London Linked Data meet up: Notes and take-away quotes - part 1

by Martin Belam, 17 September 2009

Last week I attended the first London Linked Data meet-up. It was organised by Georgi Kobilarov and Silver Oliver, and they kindly invited me to speak on a panel about 'Linked Data and the future of journalism'. Earlier this week I published a two part rough transcript of my contribution to that debate.

'Future of journalism' panel at the London Linked Data meet-up

Today I wanted to publish the first of two posts looking at what I made of the rest of the event, which was, at times, a little bit out of my sphere of technical comfort.

'Keep up the good work' - Leigh Dodds

As well as appearing alongside me on the 'future of journalism' panel, Leigh Dodds gave his own talk, which was essentially along the lines of a gee-up for the community. As well as saying 'keep up the good work', Leigh had some suggestions for how to take the 'Linked Data' community to the next level. He was keen to see people open sourcing their code as well as their data, so that as projects ran out of steam, they could be picked up and incubated by other people. He wanted the ability for people to 'gather around processing the same set of data', rather than having three different projects working in the same area, some of which were bound to become 'moribund'.

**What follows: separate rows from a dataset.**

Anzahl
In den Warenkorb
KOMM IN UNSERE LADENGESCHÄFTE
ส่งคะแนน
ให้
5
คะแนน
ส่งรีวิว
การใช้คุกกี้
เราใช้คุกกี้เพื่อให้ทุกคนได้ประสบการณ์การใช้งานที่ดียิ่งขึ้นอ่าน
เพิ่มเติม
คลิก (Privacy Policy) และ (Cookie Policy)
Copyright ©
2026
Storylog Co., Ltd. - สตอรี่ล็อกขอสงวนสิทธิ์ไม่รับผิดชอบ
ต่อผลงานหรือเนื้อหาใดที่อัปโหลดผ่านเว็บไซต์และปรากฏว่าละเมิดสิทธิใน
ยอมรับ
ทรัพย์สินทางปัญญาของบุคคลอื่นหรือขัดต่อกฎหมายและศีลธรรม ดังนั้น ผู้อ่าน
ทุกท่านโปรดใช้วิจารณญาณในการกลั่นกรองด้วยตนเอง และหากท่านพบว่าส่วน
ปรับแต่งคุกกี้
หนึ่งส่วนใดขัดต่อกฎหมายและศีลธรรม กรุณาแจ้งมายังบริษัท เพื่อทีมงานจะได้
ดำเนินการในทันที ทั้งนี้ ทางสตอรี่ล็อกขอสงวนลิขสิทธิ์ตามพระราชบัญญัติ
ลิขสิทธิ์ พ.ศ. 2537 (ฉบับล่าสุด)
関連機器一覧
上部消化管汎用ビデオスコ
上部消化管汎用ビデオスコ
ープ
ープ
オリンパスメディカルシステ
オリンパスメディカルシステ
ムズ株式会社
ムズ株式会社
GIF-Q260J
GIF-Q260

Semantic search and browse

I found a lot of the afternoon to revolve around the theoretical and conceptual, with at the moment a distinct lack of real world applications to demonstrate the usefulness of the approach. Richard Cyganiak made the point that we have lots and lots of linked data now, and we even lots of infrastructure for processing the data, but there are not as yet as many tools for people to really start exploiting and using it.

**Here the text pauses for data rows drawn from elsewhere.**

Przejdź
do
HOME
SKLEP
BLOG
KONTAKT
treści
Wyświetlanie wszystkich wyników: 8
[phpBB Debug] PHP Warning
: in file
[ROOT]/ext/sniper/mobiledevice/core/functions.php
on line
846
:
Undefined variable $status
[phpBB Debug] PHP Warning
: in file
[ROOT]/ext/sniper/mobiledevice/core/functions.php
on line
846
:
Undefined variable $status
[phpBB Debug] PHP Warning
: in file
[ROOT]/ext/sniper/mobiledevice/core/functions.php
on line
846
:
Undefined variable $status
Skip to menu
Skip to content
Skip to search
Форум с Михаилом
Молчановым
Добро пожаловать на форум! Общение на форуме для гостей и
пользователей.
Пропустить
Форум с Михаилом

He showed us things like Marbles, which is "a server-side application that formats Semantic Web content for XHTML clients", the Tabulator browser (or Firefox add-on), and Zitgist. He also showed us semantic web enabled people finding search engine sig.ma. As he explained it, if you weren't happy with the results of your vanity search, it meant you needed to put some RDF and FOAF on your homepage to fix it.

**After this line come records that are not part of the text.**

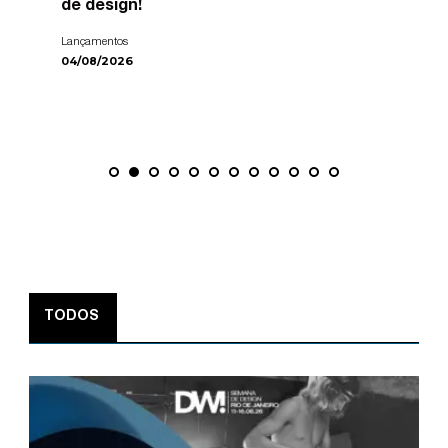
de design!
Lançamentos
04/08/2026
TODOS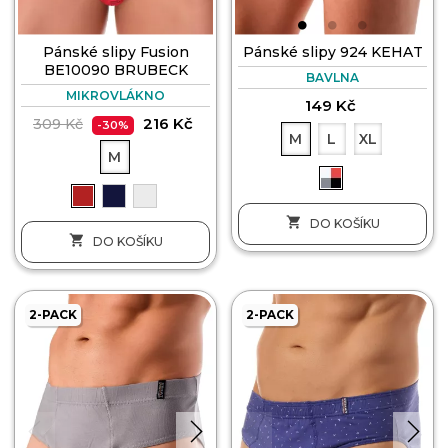
Pánské slipy Fusion
Pánské slipy 924 KEHAT
BE10090 BRUBECK
BAVLNA
MIKROVLÁKNO
149 Kč
216 Kč
309 Kč
-30%
M
L
XL
M

DO KOŠÍKU

DO KOŠÍKU
2-PACK
2-PACK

Richard is also one of the people maintaining the linked data universe diagram that cropped up a fair few times during the day.

Freeing Government data - in the right formats

The penultimate panel of the day was discussing the freeing of 'Government data', and featured Nigel Shadbolt and Tim Berners-Lee. They were refreshingly candid about some of the problems they faced. There was a description, for example, of how they kept having to strike-out the words "the database" in civil servant papers and replace it with "the data".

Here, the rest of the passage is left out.